Diseases and disorders
Demyelinating diseases degrade the myelin sheaths around nerve fibers. However, these myelin sheaths are a prerequisite for saltatory conduction of excitation. Without the myelin sheath, high current losses occur in the internode. Therefore, it takes larger excitations for the axons to depolarize the next cord rings via an action potential. Usually, after the losses, the transmitted action potential is too small to be recognized as such by the next node. In a consequence, the lacing ring does not transmit the excitation. The phenomenon of demyelination is also known as demyelination and belongs to the degenerative diseases.Age-related processes, as well as toxic and inflammatory processes, can unmark axons, putting the saltatory transmission of action potentials at risk.
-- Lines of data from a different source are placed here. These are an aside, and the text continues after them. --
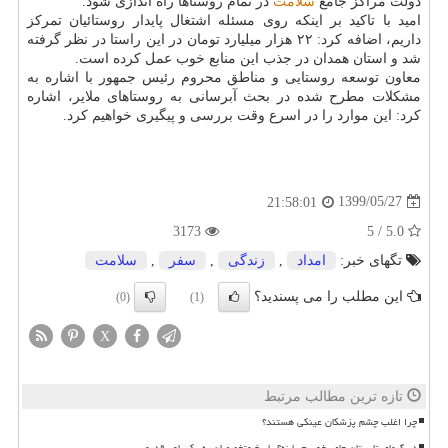
دولت مراکز جامع
سلامت
در تمام روستاها راه اندازی شود.
امید با تاکید بر اینکه روی مسئله اشتغال پایدار روستائیان تمرکز
داریم، اضافه کرد: ۲۲ هزار میلیارد تومان در این راستا در نظر گرفته
شد و استان همدان در جذب این منابع خوب عمل کرده است.
معاون توسعه روستایی و مناطق محروم رئیس جمهور با اشاره به
مشکلات مطرح شده در بحث آبرسانی به روستاهای ملایر، اشاره
کرد: این موارد را در اسرع وقت بررسی و پیگیری خواهیم کرد.
1399/05/27
21:58:01
3173
5.0 / 5
تگهای خبر:
امداد
,
زندگی
,
سفر
,
سلامت
این مطلب را می پسندید؟
(0)
(1)
X
تازه ترین مطالب مرتبط
چرا اغلب چشم پزشکان عینکی هستند؟
در گرمای تابستان چای بخوریم یا نه؟ پاسخ متخصصان به یک باور قدیمی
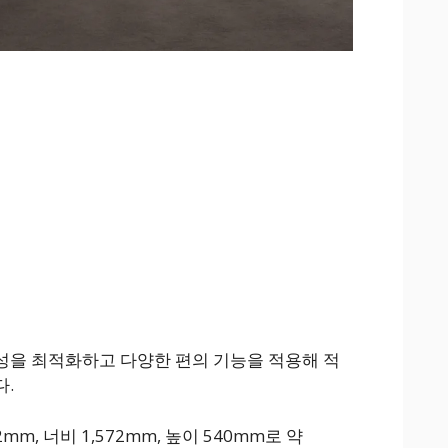
성을 최적화하고 다양한 편의 기능을 적용해 적
.
m, 너비 1,572mm, 높이 540mm로 약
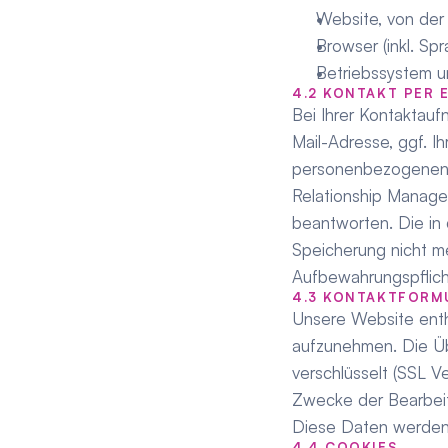
Website, von der
Browser (inkl. Sp
Betriebssystem u
4.2 KONTAKT PER 
Bei Ihrer Kontaktauf
Mail-Adresse, ggf. I
personenbezogenen D
Relationship Manage
beantworten. Die in
Speicherung nicht meh
Aufbewahrungspflic
4.3 KONTAKTFORM
Unsere Website enthä
aufzunehmen. Die Üb
verschlüsselt (SSL V
Zwecke der Bearbeit
Diese Daten werden n
4.4 COOKIES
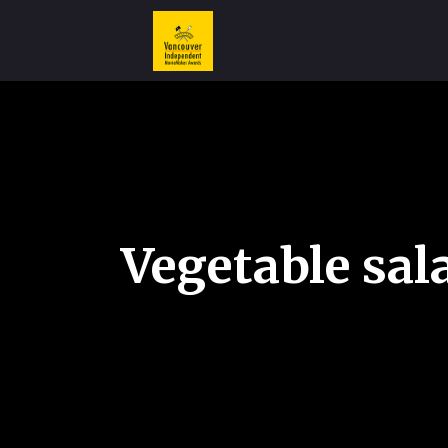
Vegetable sal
Vitamin deficiencies may also be associated with this phenomenon. Specifically, too little vitamin B6 and vitamin B12 is associated with demyelination. Such vitamin deficiency is often present in alcoholism, for example. Demyelination of the nervous system can also occur in the context of drug abuse. The best-known inflammatory cause of demyelination of the nerves is the autoimmune disease multiple sclerosis. The patient’s own immune system destroys nerve tissue in the central nervous system as part of the disease. Other causes of demyelination can be diabetes, Lyme disease or genetic diseases. Genetic diseases with demyelinating properties include, for example, Krabbe disease, Pelizaeus-Merzbacher disease and Déjérine-Sottas syndrome. The symptoms associated with demyelination of nervous tissue depend on the location of the demyelination lesions. In the central nervous system, for example, demyelination can lead to impairment of the sensory organs, especially the eyes. Paralysis is also conceivable in the case of demyelination in the central nervous system, since the motor nerve pathways and their control centers are located there. In the peripheral nervous system, demyelination of the nerves is less frequently associated with paralysis. On the other hand, demyelination of peripheral axons may result in numbness or other sensory disturbances. Diagnosis for demyelinating disease is made using imaging such as magnetic resonance imaging. MRI images typically show white demyelinating foci when contrast is applied.